5. JOURNALISTS POINTING OUT ‘ABSENCES OF GROOMING’ WHEN REFERRING TO FEMALE SUBJECTS

The Guardian recently reported on Lionel Shriver’s latest book. It’s not unusual for reporters to describe the way a subject dresses and acts, and that is true of both men and women working in creative industries, even when a photo is attached to the article.
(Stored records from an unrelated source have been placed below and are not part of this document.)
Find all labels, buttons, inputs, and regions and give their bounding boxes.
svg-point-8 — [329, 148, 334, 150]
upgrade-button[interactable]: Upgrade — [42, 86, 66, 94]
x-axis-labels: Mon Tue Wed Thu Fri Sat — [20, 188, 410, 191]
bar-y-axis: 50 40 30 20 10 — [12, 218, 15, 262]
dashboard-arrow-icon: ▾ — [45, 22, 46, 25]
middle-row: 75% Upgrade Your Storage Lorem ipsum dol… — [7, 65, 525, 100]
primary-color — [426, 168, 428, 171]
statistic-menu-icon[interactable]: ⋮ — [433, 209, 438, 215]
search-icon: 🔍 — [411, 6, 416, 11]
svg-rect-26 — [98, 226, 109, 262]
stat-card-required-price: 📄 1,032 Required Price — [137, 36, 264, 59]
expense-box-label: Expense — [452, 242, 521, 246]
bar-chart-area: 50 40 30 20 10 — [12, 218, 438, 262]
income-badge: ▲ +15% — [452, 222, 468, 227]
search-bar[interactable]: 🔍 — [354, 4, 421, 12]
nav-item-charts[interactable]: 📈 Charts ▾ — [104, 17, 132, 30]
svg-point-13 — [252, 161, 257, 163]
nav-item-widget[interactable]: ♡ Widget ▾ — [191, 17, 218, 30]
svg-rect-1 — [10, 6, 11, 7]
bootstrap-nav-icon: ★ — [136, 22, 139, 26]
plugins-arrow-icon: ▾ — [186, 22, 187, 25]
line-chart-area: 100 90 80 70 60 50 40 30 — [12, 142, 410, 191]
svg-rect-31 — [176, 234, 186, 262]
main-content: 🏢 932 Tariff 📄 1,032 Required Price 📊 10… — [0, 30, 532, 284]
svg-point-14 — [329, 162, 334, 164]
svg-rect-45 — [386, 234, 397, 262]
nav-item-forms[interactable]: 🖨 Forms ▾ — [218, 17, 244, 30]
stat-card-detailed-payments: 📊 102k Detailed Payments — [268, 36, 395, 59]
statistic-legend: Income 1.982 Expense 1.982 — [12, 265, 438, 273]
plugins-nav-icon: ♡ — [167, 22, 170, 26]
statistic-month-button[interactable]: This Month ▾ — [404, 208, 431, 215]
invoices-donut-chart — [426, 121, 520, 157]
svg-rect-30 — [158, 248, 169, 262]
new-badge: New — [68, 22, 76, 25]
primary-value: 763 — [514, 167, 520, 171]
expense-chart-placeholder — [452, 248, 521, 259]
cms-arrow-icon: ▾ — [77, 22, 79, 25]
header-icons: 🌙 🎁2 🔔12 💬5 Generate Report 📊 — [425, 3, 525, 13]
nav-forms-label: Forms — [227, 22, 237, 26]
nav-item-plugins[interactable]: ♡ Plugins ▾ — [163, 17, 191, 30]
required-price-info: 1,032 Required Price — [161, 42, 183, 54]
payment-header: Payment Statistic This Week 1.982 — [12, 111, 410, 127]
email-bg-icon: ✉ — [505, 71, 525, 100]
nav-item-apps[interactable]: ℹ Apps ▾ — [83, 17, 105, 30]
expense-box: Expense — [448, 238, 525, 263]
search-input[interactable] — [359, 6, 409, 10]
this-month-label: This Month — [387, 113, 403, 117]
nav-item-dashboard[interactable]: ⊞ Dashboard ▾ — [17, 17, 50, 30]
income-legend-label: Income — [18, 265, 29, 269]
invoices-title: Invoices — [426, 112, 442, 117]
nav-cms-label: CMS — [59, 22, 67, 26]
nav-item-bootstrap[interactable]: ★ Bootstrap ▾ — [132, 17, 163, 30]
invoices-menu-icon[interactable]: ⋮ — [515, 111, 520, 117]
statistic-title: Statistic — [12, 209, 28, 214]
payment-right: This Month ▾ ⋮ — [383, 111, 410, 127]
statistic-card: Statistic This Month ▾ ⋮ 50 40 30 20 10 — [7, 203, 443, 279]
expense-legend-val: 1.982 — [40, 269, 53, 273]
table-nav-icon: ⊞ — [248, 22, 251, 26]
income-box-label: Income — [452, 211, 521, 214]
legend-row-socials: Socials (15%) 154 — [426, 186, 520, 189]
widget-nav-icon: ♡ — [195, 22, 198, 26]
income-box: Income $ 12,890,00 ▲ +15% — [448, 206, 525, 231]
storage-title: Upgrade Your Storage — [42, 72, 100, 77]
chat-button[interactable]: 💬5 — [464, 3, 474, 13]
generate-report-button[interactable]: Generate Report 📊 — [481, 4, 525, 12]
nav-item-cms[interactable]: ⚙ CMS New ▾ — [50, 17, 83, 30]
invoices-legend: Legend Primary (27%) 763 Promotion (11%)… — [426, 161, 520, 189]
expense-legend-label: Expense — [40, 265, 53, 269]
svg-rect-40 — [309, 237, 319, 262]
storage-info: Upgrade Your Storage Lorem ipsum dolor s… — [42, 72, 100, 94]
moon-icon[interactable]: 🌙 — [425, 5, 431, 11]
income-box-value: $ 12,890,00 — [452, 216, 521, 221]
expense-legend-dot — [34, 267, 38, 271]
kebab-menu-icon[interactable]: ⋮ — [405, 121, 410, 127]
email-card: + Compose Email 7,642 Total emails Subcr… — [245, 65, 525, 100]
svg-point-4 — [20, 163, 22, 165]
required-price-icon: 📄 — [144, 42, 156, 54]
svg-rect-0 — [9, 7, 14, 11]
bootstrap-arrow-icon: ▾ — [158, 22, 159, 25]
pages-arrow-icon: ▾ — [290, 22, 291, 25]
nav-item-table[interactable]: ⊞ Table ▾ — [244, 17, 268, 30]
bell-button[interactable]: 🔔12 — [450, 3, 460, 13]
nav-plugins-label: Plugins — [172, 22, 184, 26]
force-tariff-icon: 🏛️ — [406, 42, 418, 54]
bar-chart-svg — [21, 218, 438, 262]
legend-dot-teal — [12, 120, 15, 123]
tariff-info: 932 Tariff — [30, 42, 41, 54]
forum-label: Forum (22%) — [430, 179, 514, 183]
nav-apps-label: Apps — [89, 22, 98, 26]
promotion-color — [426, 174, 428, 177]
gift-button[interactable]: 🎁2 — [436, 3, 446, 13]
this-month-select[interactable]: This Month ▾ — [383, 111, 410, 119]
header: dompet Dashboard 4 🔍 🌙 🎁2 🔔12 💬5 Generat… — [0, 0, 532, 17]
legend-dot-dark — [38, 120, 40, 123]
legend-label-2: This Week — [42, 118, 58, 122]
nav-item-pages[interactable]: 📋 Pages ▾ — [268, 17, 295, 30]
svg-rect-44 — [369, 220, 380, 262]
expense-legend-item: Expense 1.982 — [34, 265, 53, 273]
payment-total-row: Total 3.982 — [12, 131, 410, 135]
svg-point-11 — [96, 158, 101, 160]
What’s different about the way women are treated, however, is that first it seems mandatory to mention a woman’s appearance when a man’s appearance is more likely to be mentioned only if his image is unusual. Second, it seems okay to talk about what a woman hasn’t done (according to the journalist’s expectations) rather than what she has done to create a brand or a particular image for herself. In Lionel Shriver’s case, her lack of make up is worthy of comment:

But Big Brother, like Kevin, can only serve to fuel the cult of personality that has grown up around Shriver, a figure of fascination whose makeup-free complexion has become the female equivalent of Tom Wolfe’s statement white suit.

These are not equivalents. The difference between Shriver’s ‘makeup-free complexion’ and Tom Wolfe’s ‘statement white suit’ is that Tom Wolfe wore the white suit precisely in order to be different — he could have chosen to wear a regular office suit, and might therefore expect the white one to become his signature, to his benefit — whereas the choice for women seems to be ‘either conform to society’s very high expectations of you, spending valuable time in the bathroom, and money on overpriced cosmetics produced by companies with dubious ethics’, or we’re going to build it into your image for you.

In short: we are still talking about women’s beauty failures, even in ostensibly feminist articles such as the one in The Guardian.